Every entry needs to appear again exactly as written below.

* Input data *
_____

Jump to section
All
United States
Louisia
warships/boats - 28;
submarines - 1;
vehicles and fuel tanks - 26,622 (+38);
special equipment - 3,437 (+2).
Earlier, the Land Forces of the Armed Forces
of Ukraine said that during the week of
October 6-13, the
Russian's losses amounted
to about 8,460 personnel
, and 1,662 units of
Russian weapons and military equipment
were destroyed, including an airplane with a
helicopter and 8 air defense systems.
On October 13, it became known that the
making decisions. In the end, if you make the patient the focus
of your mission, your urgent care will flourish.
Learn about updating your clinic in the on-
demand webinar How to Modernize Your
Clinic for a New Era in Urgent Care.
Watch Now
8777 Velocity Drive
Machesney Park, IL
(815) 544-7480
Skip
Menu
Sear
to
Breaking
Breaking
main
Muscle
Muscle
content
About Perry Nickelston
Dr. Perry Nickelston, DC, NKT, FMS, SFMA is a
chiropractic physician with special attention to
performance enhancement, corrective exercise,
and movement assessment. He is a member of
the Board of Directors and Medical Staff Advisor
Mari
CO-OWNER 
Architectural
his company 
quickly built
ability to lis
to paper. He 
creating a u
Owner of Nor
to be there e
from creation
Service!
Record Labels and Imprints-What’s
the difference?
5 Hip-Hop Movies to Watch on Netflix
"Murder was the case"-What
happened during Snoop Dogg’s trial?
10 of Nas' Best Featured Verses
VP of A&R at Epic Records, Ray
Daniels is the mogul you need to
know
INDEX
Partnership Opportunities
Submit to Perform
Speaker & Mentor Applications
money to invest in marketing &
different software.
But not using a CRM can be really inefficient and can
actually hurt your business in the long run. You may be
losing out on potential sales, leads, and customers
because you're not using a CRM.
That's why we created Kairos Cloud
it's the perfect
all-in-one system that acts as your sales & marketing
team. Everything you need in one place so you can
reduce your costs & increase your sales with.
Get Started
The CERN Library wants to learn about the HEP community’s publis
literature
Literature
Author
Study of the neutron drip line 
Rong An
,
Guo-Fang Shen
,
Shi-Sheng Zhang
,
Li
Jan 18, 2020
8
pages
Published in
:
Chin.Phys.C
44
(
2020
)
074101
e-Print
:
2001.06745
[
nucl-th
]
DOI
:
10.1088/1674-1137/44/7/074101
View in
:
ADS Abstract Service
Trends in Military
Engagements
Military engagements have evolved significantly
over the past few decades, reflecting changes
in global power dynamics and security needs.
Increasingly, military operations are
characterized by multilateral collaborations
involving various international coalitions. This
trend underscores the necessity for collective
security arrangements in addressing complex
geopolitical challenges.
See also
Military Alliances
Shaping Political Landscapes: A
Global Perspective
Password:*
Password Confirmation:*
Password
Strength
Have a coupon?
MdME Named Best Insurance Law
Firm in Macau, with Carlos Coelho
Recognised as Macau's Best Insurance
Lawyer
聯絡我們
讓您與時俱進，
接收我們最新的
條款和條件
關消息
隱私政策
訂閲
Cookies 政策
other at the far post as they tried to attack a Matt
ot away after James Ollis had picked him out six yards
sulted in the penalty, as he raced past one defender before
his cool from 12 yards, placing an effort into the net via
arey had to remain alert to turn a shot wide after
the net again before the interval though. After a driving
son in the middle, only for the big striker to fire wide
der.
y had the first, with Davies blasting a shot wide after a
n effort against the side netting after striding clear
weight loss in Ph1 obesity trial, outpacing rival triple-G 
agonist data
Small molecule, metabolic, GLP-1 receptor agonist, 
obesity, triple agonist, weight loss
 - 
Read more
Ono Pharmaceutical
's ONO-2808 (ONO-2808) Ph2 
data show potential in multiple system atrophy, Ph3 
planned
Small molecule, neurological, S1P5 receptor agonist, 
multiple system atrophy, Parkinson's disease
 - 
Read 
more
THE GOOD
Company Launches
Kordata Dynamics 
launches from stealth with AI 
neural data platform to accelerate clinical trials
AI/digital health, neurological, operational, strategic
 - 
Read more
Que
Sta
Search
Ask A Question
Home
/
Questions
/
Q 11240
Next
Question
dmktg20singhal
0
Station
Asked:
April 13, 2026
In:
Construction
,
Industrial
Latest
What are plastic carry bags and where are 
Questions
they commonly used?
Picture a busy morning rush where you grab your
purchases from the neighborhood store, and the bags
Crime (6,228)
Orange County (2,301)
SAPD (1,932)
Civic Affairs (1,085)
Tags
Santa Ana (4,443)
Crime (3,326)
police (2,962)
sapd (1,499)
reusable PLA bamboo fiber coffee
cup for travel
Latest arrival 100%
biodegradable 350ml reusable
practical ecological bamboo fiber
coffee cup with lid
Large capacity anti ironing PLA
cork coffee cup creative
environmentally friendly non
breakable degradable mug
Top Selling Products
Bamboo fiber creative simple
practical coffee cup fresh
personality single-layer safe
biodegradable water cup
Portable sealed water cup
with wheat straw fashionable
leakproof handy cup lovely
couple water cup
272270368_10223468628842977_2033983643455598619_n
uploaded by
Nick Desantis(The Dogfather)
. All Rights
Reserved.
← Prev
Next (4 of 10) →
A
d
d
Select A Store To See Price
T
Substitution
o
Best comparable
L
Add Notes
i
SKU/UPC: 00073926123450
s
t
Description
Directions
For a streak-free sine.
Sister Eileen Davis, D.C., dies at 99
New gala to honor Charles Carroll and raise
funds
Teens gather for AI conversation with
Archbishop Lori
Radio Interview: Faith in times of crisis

_____

* Task answer *
Jump to section
All
United States
Louisia
warships/boats - 28;
submarines - 1;
vehicles and fuel tanks - 26,622 (+38);
special equipment - 3,437 (+2).
Earlier, the Land Forces of the Armed Forces
of Ukraine said that during the week of
October 6-13, the
Russian's losses amounted
to about 8,460 personnel
, and 1,662 units of
Russian weapons and military equipment
were destroyed, including an airplane with a
helicopter and 8 air defense systems.
On October 13, it became known that the
making decisions. In the end, if you make the patient the focus
of your mission, your urgent care will flourish.
Learn about updating your clinic in the on-
demand webinar How to Modernize Your
Clinic for a New Era in Urgent Care.
Watch Now
8777 Velocity Drive
Machesney Park, IL
(815) 544-7480
Skip
Menu
Sear
to
Breaking
Breaking
main
Muscle
Muscle
content
About Perry Nickelston
Dr. Perry Nickelston, DC, NKT, FMS, SFMA is a
chiropractic physician with special attention to
performance enhancement, corrective exercise,
and movement assessment. He is a member of
the Board of Directors and Medical Staff Advisor
Mari
CO-OWNER 
Architectural
his company 
quickly built
ability to lis
to paper. He 
creating a u
Owner of Nor
to be there e
from creation
Service!
Record Labels and Imprints-What’s
the difference?
5 Hip-Hop Movies to Watch on Netflix
"Murder was the case"-What
happened during Snoop Dogg’s trial?
10 of Nas' Best Featured Verses
VP of A&R at Epic Records, Ray
Daniels is the mogul you need to
know
INDEX
Partnership Opportunities
Submit to Perform
Speaker & Mentor Applications
money to invest in marketing &
different software.
But not using a CRM can be really inefficient and can
actually hurt your business in the long run. You may be
losing out on potential sales, leads, and customers
because you're not using a CRM.
That's why we created Kairos Cloud
it's the perfect
all-in-one system that acts as your sales & marketing
team. Everything you need in one place so you can
reduce your costs & increase your sales with.
Get Started
The CERN Library wants to learn about the HEP community’s publis
literature
Literature
Author
Study of the neutron drip line 
Rong An
,
Guo-Fang Shen
,
Shi-Sheng Zhang
,
Li
Jan 18, 2020
8
pages
Published in
:
Chin.Phys.C
44
(
2020
)
074101
e-Print
:
2001.06745
[
nucl-th
]
DOI
:
10.1088/1674-1137/44/7/074101
View in
:
ADS Abstract Service
Trends in Military
Engagements
Military engagements have evolved significantly
over the past few decades, reflecting changes
in global power dynamics and security needs.
Increasingly, military operations are
characterized by multilateral collaborations
involving various international coalitions. This
trend underscores the necessity for collective
security arrangements in addressing complex
geopolitical challenges.
See also
Military Alliances
Shaping Political Landscapes: A
Global Perspective
Password:*
Password Confirmation:*
Password
Strength
Have a coupon?
MdME Named Best Insurance Law
Firm in Macau, with Carlos Coelho
Recognised as Macau's Best Insurance
Lawyer
聯絡我們
讓您與時俱進，
接收我們最新的
條款和條件
關消息
隱私政策
訂閲
Cookies 政策
other at the far post as they tried to attack a Matt
ot away after James Ollis had picked him out six yards
sulted in the penalty, as he raced past one defender before
his cool from 12 yards, placing an effort into the net via
arey had to remain alert to turn a shot wide after
the net again before the interval though. After a driving
son in the middle, only for the big striker to fire wide
der.
y had the first, with Davies blasting a shot wide after a
n effort against the side netting after striding clear
weight loss in Ph1 obesity trial, outpacing rival triple-G 
agonist data
Small molecule, metabolic, GLP-1 receptor agonist, 
obesity, triple agonist, weight loss
 - 
Read more
Ono Pharmaceutical
's ONO-2808 (ONO-2808) Ph2 
data show potential in multiple system atrophy, Ph3 
planned
Small molecule, neurological, S1P5 receptor agonist, 
multiple system atrophy, Parkinson's disease
 - 
Read 
more
THE GOOD
Company Launches
Kordata Dynamics 
launches from stealth with AI 
neural data platform to accelerate clinical trials
AI/digital health, neurological, operational, strategic
 - 
Read more
Que
Sta
Search
Ask A Question
Home
/
Questions
/
Q 11240
Next
Question
dmktg20singhal
0
Station
Asked:
April 13, 2026
In:
Construction
,
Industrial
Latest
What are plastic carry bags and where are 
Questions
they commonly used?
Picture a busy morning rush where you grab your
purchases from the neighborhood store, and the bags
Crime (6,228)
Orange County (2,301)
SAPD (1,932)
Civic Affairs (1,085)
Tags
Santa Ana (4,443)
Crime (3,326)
police (2,962)
sapd (1,499)
reusable PLA bamboo fiber coffee
cup for travel
Latest arrival 100%
biodegradable 350ml reusable
practical ecological bamboo fiber
coffee cup with lid
Large capacity anti ironing PLA
cork coffee cup creative
environmentally friendly non
breakable degradable mug
Top Selling Products
Bamboo fiber creative simple
practical coffee cup fresh
personality single-layer safe
biodegradable water cup
Portable sealed water cup
with wheat straw fashionable
leakproof handy cup lovely
couple water cup
272270368_10223468628842977_2033983643455598619_n
uploaded by
Nick Desantis(The Dogfather)
. All Rights
Reserved.
← Prev
Next (4 of 10) →
A
d
d
Select A Store To See Price
T
Substitution
o
Best comparable
L
Add Notes
i
SKU/UPC: 00073926123450
s
t
Description
Directions
For a streak-free sine.
Sister Eileen Davis, D.C., dies at 99
New gala to honor Charles Carroll and raise
funds
Teens gather for AI conversation with
Archbishop Lori
Radio Interview: Faith in times of crisis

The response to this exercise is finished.